Aliar aparência e maneira conforme o esperado por determinado contexto num tempo máximo de 30 segundos parece ser de fato o motor que impulsiona as relações de poder na contemporaneidade. E mais ainda numa situação de participante de America’s Next Top model em que é preciso trabalhar com a velocidade do caminhar na passarela, a agilidade em se deixar capturar pelo clique da câmera fotográfica, a destreza em transmitir o conteúdo de um determinado produto em um comercial televisivo e a capacidade de se mostrar “modelo” diante da bancada dos jurados. Em todos esses momentos, corpo e roupa participam como vetores de uma personalidade em formação. Personalidade que, nas palavras de Barthes, é composta, e não complexa; essencialmente quantitativa, mas não necessariamente qualitativa; constitui-se a partir do jogo das aparências, onde a multiplicação das pessoas num único ser é sempre considerada como um índice de poder. Poder que pode estar na roupa, no corpo, numa peruca, não importa, contato que o ser mostre-se de diferentes maneiras, sem perder a essência de sua identidade, sem deixar de ser ele mesmo, ao tempo em que age de acordo com as regras propostas pelo grupo. Este tipo de coerência pode ser ilustrada pelo elogio de Tyra a uma foto da concorrente Marjorie quando esta precisou utilizar longos cabelos artificiais para produzir um signo do feminino proposto pelo conceito do ensaio fotográfico: “É bom que você seja uma camaleoa. Botou um pouco de cabelo e não virou só uma Marjorie de cabelo longo. É uma mulher totalmente diferente”.

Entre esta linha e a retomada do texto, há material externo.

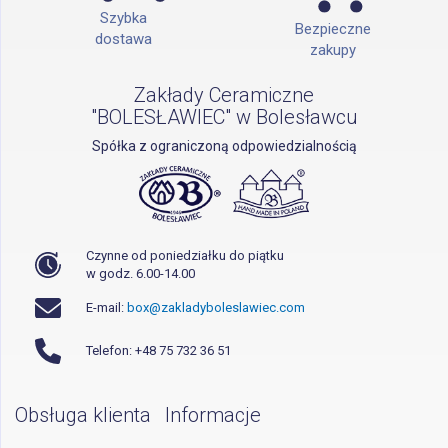
Szybka
Bezpieczne
dostawa
zakupy
Zakłady Ceramiczne
"BOLESŁAWIEC" w Bolesławcu
Spółka z ograniczoną odpowiedzialnością
Czynne od poniedziałku do piątku
w godz. 6.00-14.00
E-mail:
box@zakladyboleslawiec.com
Telefon: +48 75 732 36 51
Obsługa klienta
Informacje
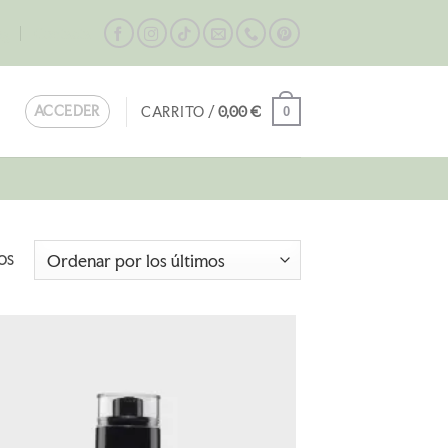
og
Contacta
ACCEDER
CARRITO /
0,00
€
0
Ordenado
os
por
los
últimos
AÑADIR
A LA
LISTA
DE
DESEOS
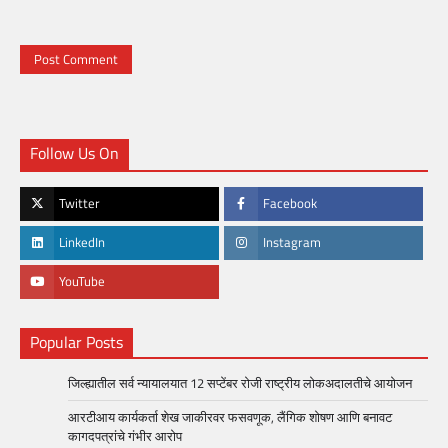
Follow Us On
Twitter
Facebook
LinkedIn
Instagram
YouTube
Popular Posts
जिल्ह्यातील सर्व न्यायालयात 12 सप्टेंबर रोजी राष्ट्रीय लोकअदालतीचे आयोजन
आरटीआय कार्यकर्ता शेख जाकीरवर फसवणूक, लैंगिक शोषण आणि बनावट
कागदपत्रांचे गंभीर आरोप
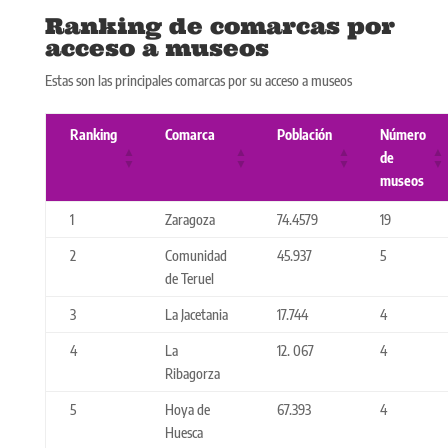
Ranking de comarcas por
acceso a museos
Estas son las principales comarcas por su acceso a museos
Ranking
Comarca
Población
Número
de
museos
1
Zaragoza
74.4579
19
2
Comunidad
45.937
5
de Teruel
3
La Jacetania
17.744
4
4
La
12. 067
4
Ribagorza
5
Hoya de
67.393
4
Huesca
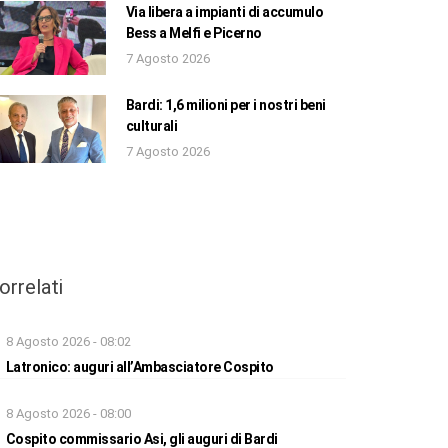
Via libera a impianti di accumulo
Bess a Melfi e Picerno
7 Agosto 2026
Bardi: 1,6 milioni per i nostri beni
culturali
7 Agosto 2026
orrelati
8 Agosto 2026 - 08:02
Latronico: auguri all’Ambasciatore Cospito
8 Agosto 2026 - 08:00
Cospito commissario Asi, gli auguri di Bardi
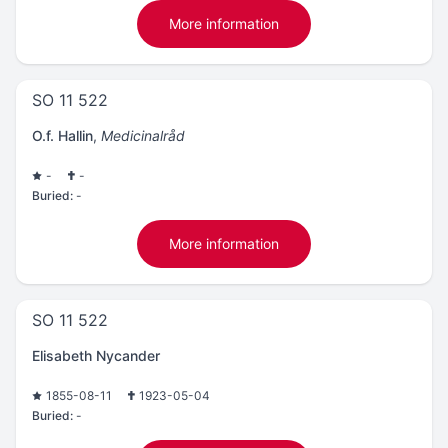
More information
SO 11 522
O.f. Hallin
,
Medicinalråd
-
-
Buried:
-
More information
SO 11 522
Elisabeth Nycander
1855-08-11
1923-05-04
Buried:
-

A personalidade/identidade da pessoa em Moda pode ainda, indica Barthes, prender-se ao número de elementos em jogo e à sua contrariedade aparente. É onde surge de fato o efeito exigido pela alta moda: o embate entre o corpo que diz uma coisa e a roupa que fala outra,

mas que juntos comunicam um mesmo signo. É através desses paradoxos que é construída a personalidade da moça da capa (não somente como modelo, mas como sujeito) e também são fortalecidos seus laços de identificação com o público48. Pois ao trocar de roupa e imageticamente produzir um outro corpo e uma outra personalidade, a modelo atesta “um sonho de totalidade segundo o qual o ser humano seria tudo ao mesmo tempo e não teria que escolher, isto é, rejeitar nenhum traço particular” (1979, p. 241). É este o grande desafio da aparência não só para as modelos, mas para todos nós, segundo Ana Cláudia de Oliveira: “Ser um, mais de um, todos, nenhum, esses são os desafios diários que o sujeito enfrenta no ato de vestir o corpo, de combinar os acessórios e complementos, de arrumar a sua face, a cabeleira e assim, no seu arranjar, obter uma entidade subjetal ou objetal” (2008, p. 97). A mutabilidade da aparência corresponde ainda ao ideal de beleza contemporâneo apresentado pelos meios de comunicação, os quais

não apresentam mais nenhum modelo unificado, nenhum ideal único de Beleza. Podem recuperar, mesmo em uma publicidade destinada a durar uma única semana, todas as experiências da vanguarda e, ao mesmo tempo, oferecer modelos dos anos 20, anos 30, anos 40, anos 50... [...] Os meios de comunicação repropõem uma iconografia oitocentista, o realismo fabulístico, a opulência junonal de Mae West e a graça anorexia das últimas modelos; a Beleza negra de Naomi Campbell e a nórdica de Claudia Schiffer; [...] a mulher fatal de tantas transmissões televisivas ou de tantas publicidades e a mocinha água-com-açúcar à Julia Roberts ou à Cameron Diaz (ECO, 2004, p. 427 e 428).